Sunday, July 1, 2007



New Orleans Mayor C. Ray Nagin has suggested that the slow recovery and rebuilding of New Orleans after Hurricane Katrina -- which has prevented many black former residents from returning -- is part of a plan to change the racial makeup and political leadership of his and other cities.

I have been wondering lately, "has my presence as a renter in the New Orleans neighborhood I am living in becoming part of the problem?"

The racial demographics pre-Katrina New Orleans clearly validates Mayor Ray Nagin's comment that New Orleans was a primarily "chocolate city" pre-Katrina. I wonder that New Orleans and its having one of the largest Black American cities in the United States, is not a celebrated fact, of our rich cultural history as a nation of diversity and multi-ethnicity.

(Note: I make this comment with the understanding that there is a negative side of this complex situation {and if I may comment further, as I have only been in New Orleans "a minute" by local standards}, I feel it would be that for many Black Americans, who have lived and live in New Orleans, this city has also been the source of the suffering of hundreds of thousands through generations, of failed social agendas coupled with covert political agendas, corruption, and racism.)

I love where I live. The neighborhood is called "The Black Pearl". I love it because of its heritage and that it is a primarily Black American neighborhood in an larger area where the population is primarily white and affluent. It feels "authentic" to me. 4 blocks up the street from me are outward signs of wealth beyond my comprehension. (No worries - I could not live with an easy conscience in such splendor when others around me are suffering in chronic poverty).

(Update: 7/10/07 - I was recently researching an article on the homicides in NOLA since the beginning of this year and came across the murder of Jealina Brown who was only 22 years old. She was murdered in the house across from my house on January 7 of this year. Recently people from the public defenders office have been investigating the facts of her death and asking the residents questions about the morning she was murdered.
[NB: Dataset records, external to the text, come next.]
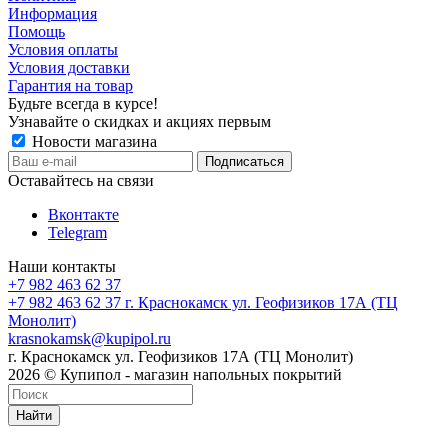
Информация
Помощь
Условия оплаты
Условия доставки
Гарантия на товар
Будьте всегда в курсе!
Узнавайте о скидках и акциях первым
Новости магазина
Оставайтесь на связи
Вконтакте
Telegram
Наши контакты
+7 982 463 62 37
+7 982 463 62 37
г. Краснокамск ул. Геофизиков 17А (ТЦ
Монолит)
krasnokamsk@kupipol.ru
г. Краснокамск ул. Геофизиков 17А (ТЦ Монолит)
2026 © Купипол - магазин напольных покрытий
Найти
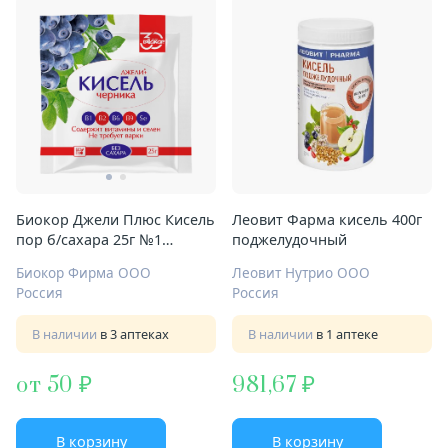
Биокор Джели Плюс Кисель
Леовит Фарма кисель 400г
пор б/сахара 25г №1
поджелудочный
черника
Биокор Фирма ООО
Леовит Нутрио ООО
Россия
Россия
В наличии
в 3 аптеках
В наличии
в 1 аптеке
от 50
981,67
В корзину
В корзину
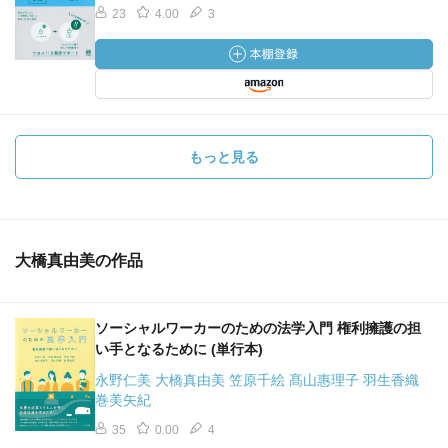
23
4.00
3
もっと見る
大橋真由美の作品
ソーシャルワーカーのための法学入門 権利擁護の担
い手となるために (単行本)
永野仁美 大橋真由美 笠原千絵 髙山惠理子 羽生香織
巻美矢紀
35
0.00
4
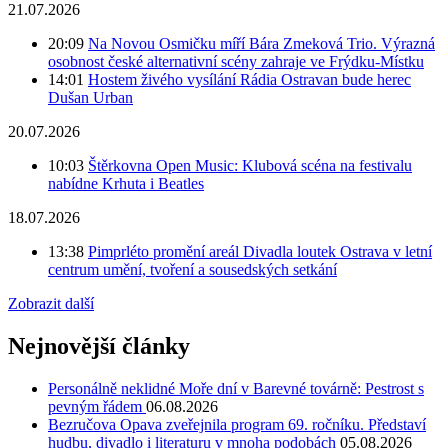
21.07.2026
20:09
Na Novou Osmičku míří Bára Zmeková Trio. Výrazná
osobnost české alternativní scény zahraje ve Frýdku-Místku
14:01
Hostem živého vysílání Rádia Ostravan bude herec
Dušan Urban
20.07.2026
10:03
Štěrkovna Open Music: Klubová scéna na festivalu
nabídne Krhuta i Beatles
18.07.2026
13:38
Pimprléto promění areál Divadla loutek Ostrava v letní
centrum umění, tvoření a sousedských setkání
Zobrazit další
Nejnovější články
Personálně neklidné Moře dní v Barevné továrně: Pestrost s
pevným řádem
06.08.2026
Bezručova Opava zveřejnila program 69. ročníku. Představí
hudbu, divadlo i literaturu v mnoha podobách
05.08.2026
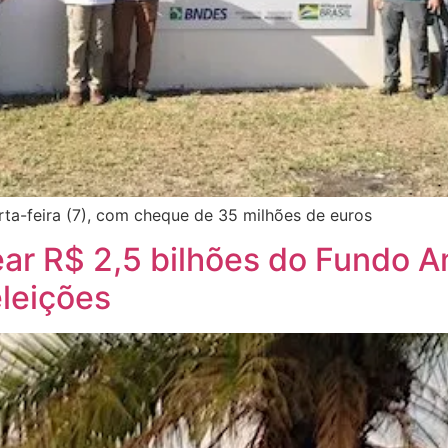
ta-feira (7), com cheque de 35 milhões de euros
ar R$ 2,5 bilhões do Fundo 
eleições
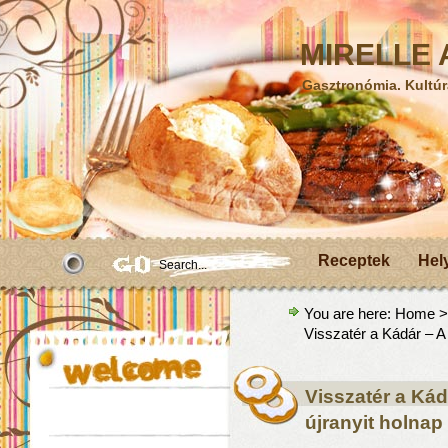
MIRELLE A
Gasztronómia. Kultúr
Receptek
Hel
You are here:
Home
Visszatér a Kádár – A 
Visszatér a Kád
újranyit holnap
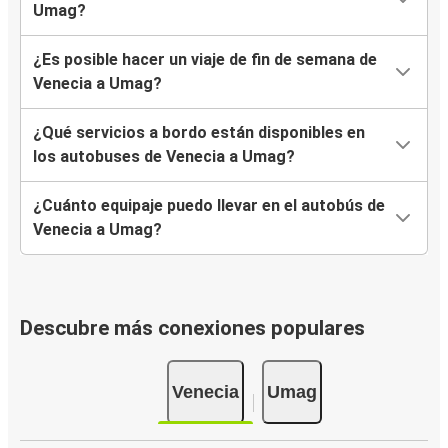
Umag?
¿Es posible hacer un viaje de fin de semana de
Venecia a Umag?
¿Qué servicios a bordo están disponibles en
los autobuses de Venecia a Umag?
¿Cuánto equipaje puedo llevar en el autobús de
Venecia a Umag?
Descubre más conexiones populares
Venecia
Umag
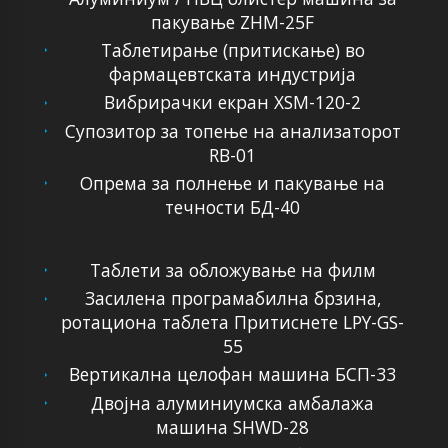
пакување ZHM-25F
Таблетирање (притискање) во
фармацевтската индустрија
Вибрирачки екран XSM-120-2
Супозитор за топење на анализаторот
RB-01
Опрема за полнење и пакување на
течности БД-40
Таблети за обложување на филм
Засилена програмабилна брзина,
ротациона таблета Притиснете LPY-GS-
55
Вертикална целофан машина БСП-33
Двојна алуминиумска амбалажа
машина SHWD-28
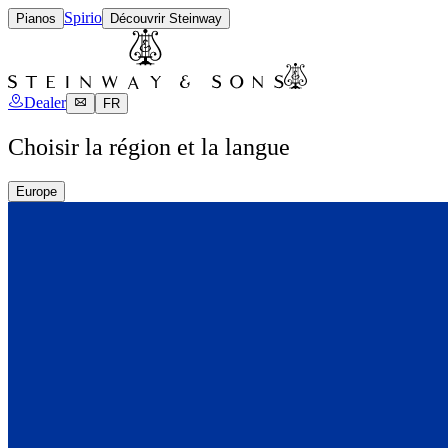
Spirio
Pianos
Découvrir Steinway
Dealer
FR
Choisir la région et la langue
Europe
Unfortunately for the investigators, there has been a turnover since her murder in January and most of the new residents are Caucasian and not local).

The "authenticity" and "humanity" for me comes from my Black New Orleanian neighbors. Many have been here for years, I moved into their neighborhood and they have welcomed me with kindness. I understand that a few years ago this was a "bad" neighborhood with crack houses and crime. It seems to me that the neighborhood might be going through a gentrification - which I personally feel would be great as long as the neighborhood stays primarily a Black American neighborhood. (Hence my concern that I may inadvertently be part of the "problem").

(How did your Planetary Sister find an "affordable" studio in the $500-600 price range? Pure Cosmic Grace. After 2 months of stress-filled deadends in a tight rental market, I received guidance to place a "housing wanted" ad on Craigslist. My landlord to be answered my ad and I was able to stay in the area and continue my volunteer work).

When I drive and walk around, I see a pattern that seems to be prevalent throughout the city. As an area becomes gentrified and the population that was there gets pushed out, just a street away are many of the original neighbors who are either the working poor, elderly who have been there long before it was gentrified, or those living in chronic poverty. I know, you are probably thinking as you read this, "this happens everywhere, it is part of capitalism, part of 'forward movement'". And you are right, that is a true statement. AND what I see happening is that those people who have given New Orleans its "soul" (in this case I am not speaking of not Black American music), I am talking about a unique population of human beings whom seem to be of another place in time.

When I speak of "soul" I speak of a presentness, a showing up in the moment, a being with each other in community, that I have not witnessed in the many other places I have lived in the United States. And a "soul" which I feel is lacking in most middle class and especially affluent, White American neighborhoods, which I have had the privilege to live in or near, or spent time in, in my 48 years of existence on this planet.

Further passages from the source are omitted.